<<<<

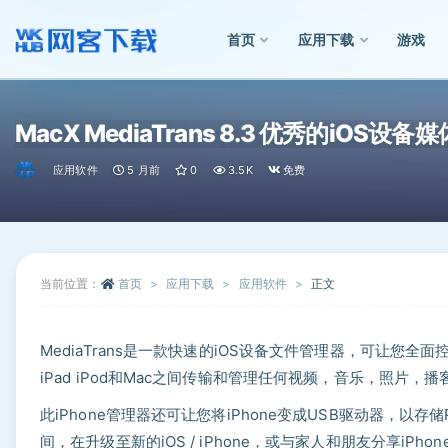
首页
应用下载
游戏
全部
MacX MediaTrans 8.3 优秀的iOS
应用软件
5 月前
0
3.5K
免费
当前位置：
首页
应用下载
应用软件
正文
MediaTrans是一款快速的iOS设备文件管理器，可让您全面控制i
iPad iPod和Mac之间传输和管理任何视频，音乐，照片，播
此iPhone管理器还可让您将iPhone变成USB驱动器，以
间，在升级至新的iOS / iPhone，或与家人和朋友分享iPho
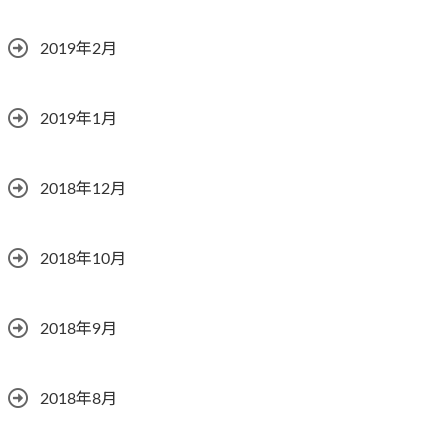
2019年2月
2019年1月
2018年12月
2018年10月
2018年9月
2018年8月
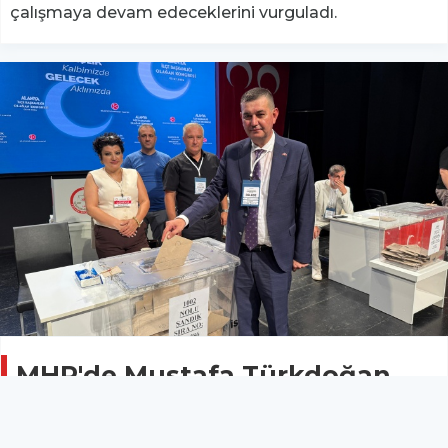
çalışmaya devam edeceklerini vurguladı.
MHP'de Mustafa Türkdoğan
dönemi yeniden başladı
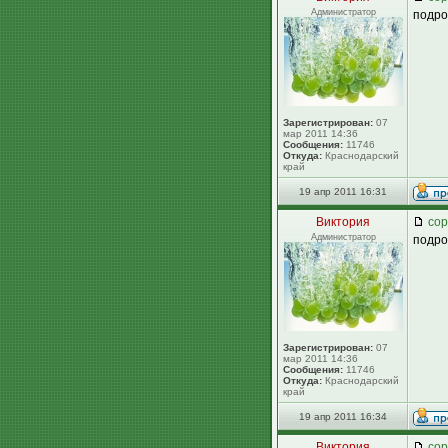
Администратор
подро
Зарегистрирован:
07
мар 2011 14:36
Сообщения:
11746
Откуда:
Краснодарский
край
19 апр 2011 16:31
Виктория
сор
Администратор
подро
Зарегистрирован:
07
мар 2011 14:36
Сообщения:
11746
Откуда:
Краснодарский
край
19 апр 2011 16:34
Виктория
сор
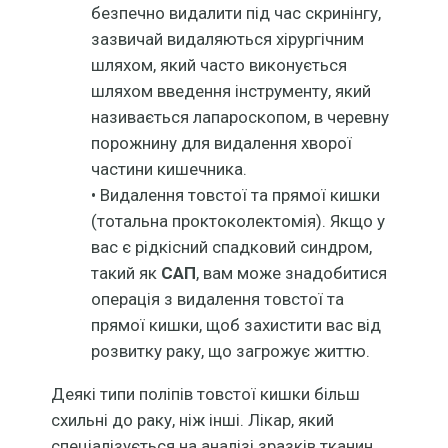
безпечно видалити під час скринінгу,
зазвичай видаляються хірургічним
шляхом, який часто виконується
шляхом введення інструменту, який
називається лапароскопом, в черевну
порожнину для видалення хворої
частини кишечника.
• Видалення товстої та прямої кишки
(тотальна проктоколектомія). Якщо у
вас є рідкісний спадковий синдром,
такий як
САП
, вам може знадобитися
операція з видалення товстої та
прямої кишки, щоб захистити вас від
розвитку раку, що загрожує життю.
Деякі типи поліпів товстої кишки більш
схильні до раку, ніж інші. Лікар, який
спеціалізується на аналізі зразків тканин,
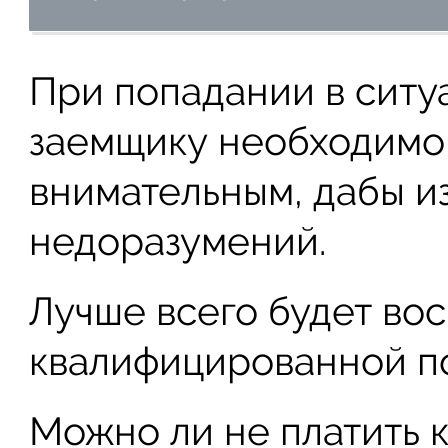
При попадании в ситу
заемщику необходимо
внимательным, дабы и
недоразумений.
Лучше всего будет вос
квалифицированной п
Можно ли не платить 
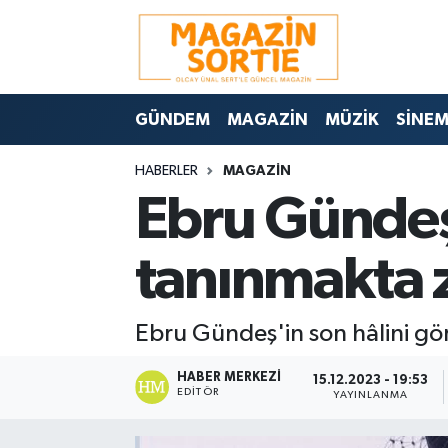
Nöbetçi Eczaneler
GÜNDEM
MAGAZİN
MÜZİK
SİNE
Hava Durumu
HABERLER
MAGAZİN
Trafik Durumu
Ebru Gündeş
Süper Lig Puan Durumu ve Fikstür
tanınmakta z
Tüm Manşetler
Ebru Gündeş'in son hâlini gör
Son Dakika Haberleri
HABER MERKEZI
Haber Arşivi
15.12.2023 - 19:53
EDITÖR
YAYINLANMA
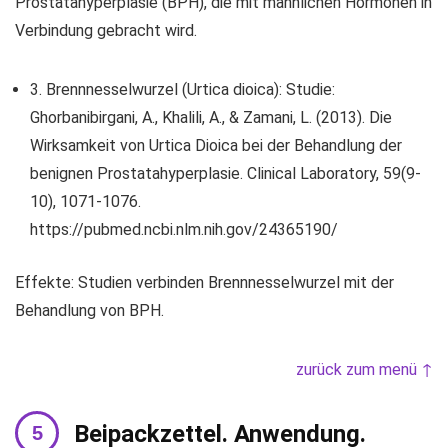
Prostatahyperplasie (BPH), die mit männlichen Hormonen in
Verbindung gebracht wird.
3. Brennnesselwurzel (Urtica dioica): Studie:
Ghorbanibirgani, A., Khalili, A., & Zamani, L. (2013). Die
Wirksamkeit von Urtica Dioica bei der Behandlung der
benignen Prostatahyperplasie. Clinical Laboratory, 59(9-
10), 1071-1076.
https://pubmed.ncbi.nlm.nih.gov/24365190/
Effekte: Studien verbinden Brennnesselwurzel mit der
Behandlung von BPH.
zurück zum menü ↑
Beipackzettel. Anwendung.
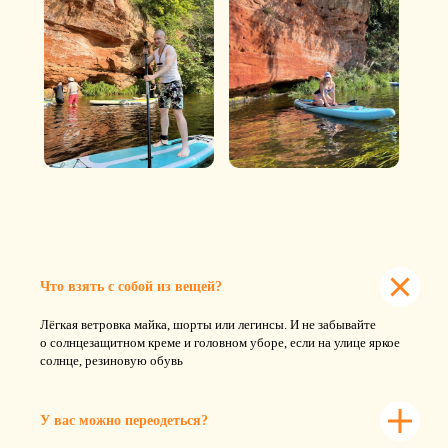
Что взять с собой из вещей?
Лёгкая ветровка майка, шорты или легинсы. И не забывайте
о солнцезащитном креме и головном уборе, если на улице яркое
солнце, резиновую обувь
У вас можно переодеться?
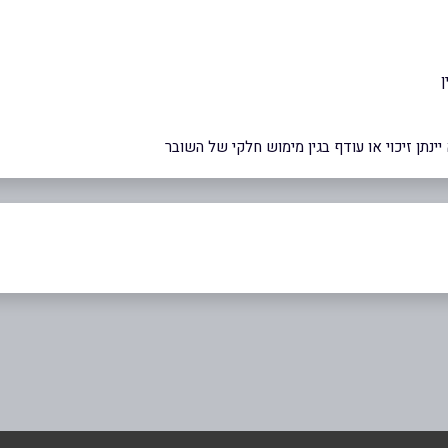
ן
ינתן זיכוי או עודף בגין מימוש חלקי של השובר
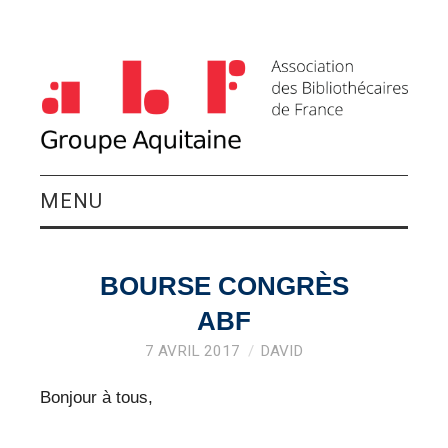
MENU
QUI SOMMES-NOUS ?
BOURSE CONGRÈS
ACTIVITÉS DU
ABF
GROUPE
7 AVRIL 2017
DAVID
Bonjour à tous,
AGENDA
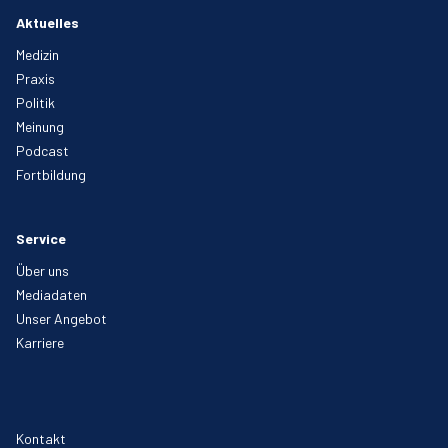
Aktuelles
Medizin
Praxis
Politik
Meinung
Podcast
Fortbildung
Service
Über uns
Mediadaten
Unser Angebot
Karriere
Kontakt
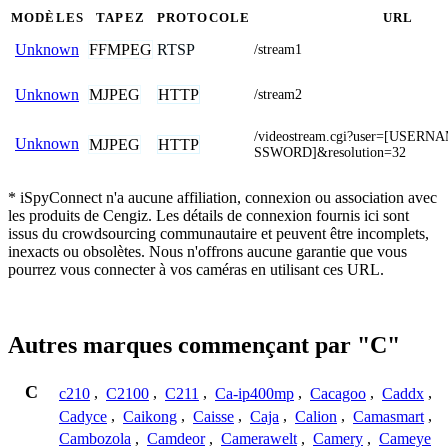
MODÈLES
TAPEZ
PROTOCOLE
URL
FFMPEG
RTSP
Unknown
/stream1
MJPEG
HTTP
Unknown
/stream2
/videostream.cgi?user=[USER
Unknown
MJPEG
HTTP
SSWORD]&resolution=32
* iSpyConnect n'a aucune affiliation, connexion ou association avec
les produits de Cengiz. Les détails de connexion fournis ici sont
issus du crowdsourcing communautaire et peuvent être incomplets,
inexacts ou obsolètes. Nous n'offrons aucune garantie que vous
pourrez vous connecter à vos caméras en utilisant ces URL.
Autres marques commençant par "C"
C
c210
,
C2100
,
C211
,
Ca-ip400mp
,
Cacagoo
,
Caddx
,
Cadyce
,
Caikong
,
Caisse
,
Caja
,
Calion
,
Camasmart
,
Cambozola
,
Camdeor
,
Camerawelt
,
Camery
,
Cameye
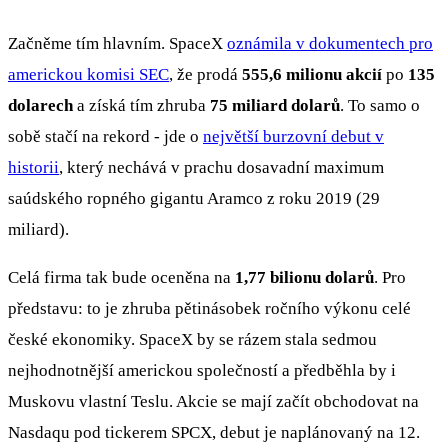
Začněme tím hlavním. SpaceX
oznámila v dokumentech pro
americkou komisi SEC
, že prodá
555,6 milionu akcií
po
135
dolarech
a získá tím zhruba
75 miliard dolarů
. To samo o
sobě stačí na rekord - jde o
největší burzovní debut v
historii
, který nechává v prachu dosavadní maximum
saúdského ropného gigantu Aramco z roku 2019 (29
miliard).
Celá firma tak bude oceněna na
1,77 bilionu dolarů
. Pro
představu: to je zhruba pětinásobek ročního výkonu celé
české ekonomiky. SpaceX by se rázem stala sedmou
nejhodnotnější americkou společností a předběhla by i
Muskovu vlastní Teslu. Akcie se mají začít obchodovat na
Nasdaqu pod tickerem SPCX, debut je naplánovaný na 12.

>>>>

- [About this exercise] Output, exactly and with nothing else, the lines from the line containing "americkou komisi SEC" to the end of the entries.

- [Output]
americkou komisi SEC
, že prodá
555,6 milionu akcií
po
135
dolarech
a získá tím zhruba
75 miliard dolarů
. To samo o
sobě stačí na rekord - jde o
největší burzovní debut v
historii
, který nechává v prachu dosavadní maximum
saúdského ropného gigantu Aramco z roku 2019 (29
miliard).
Celá firma tak bude oceněna na
1,77 bilionu dolarů
. Pro
představu: to je zhruba pětinásobek ročního výkonu celé
české ekonomiky. SpaceX by se rázem stala sedmou
nejhodnotnější americkou společností a předběhla by i
Muskovu vlastní Teslu. Akcie se mají začít obchodovat na
Nasdaqu pod tickerem SPCX, debut je naplánovaný na 12.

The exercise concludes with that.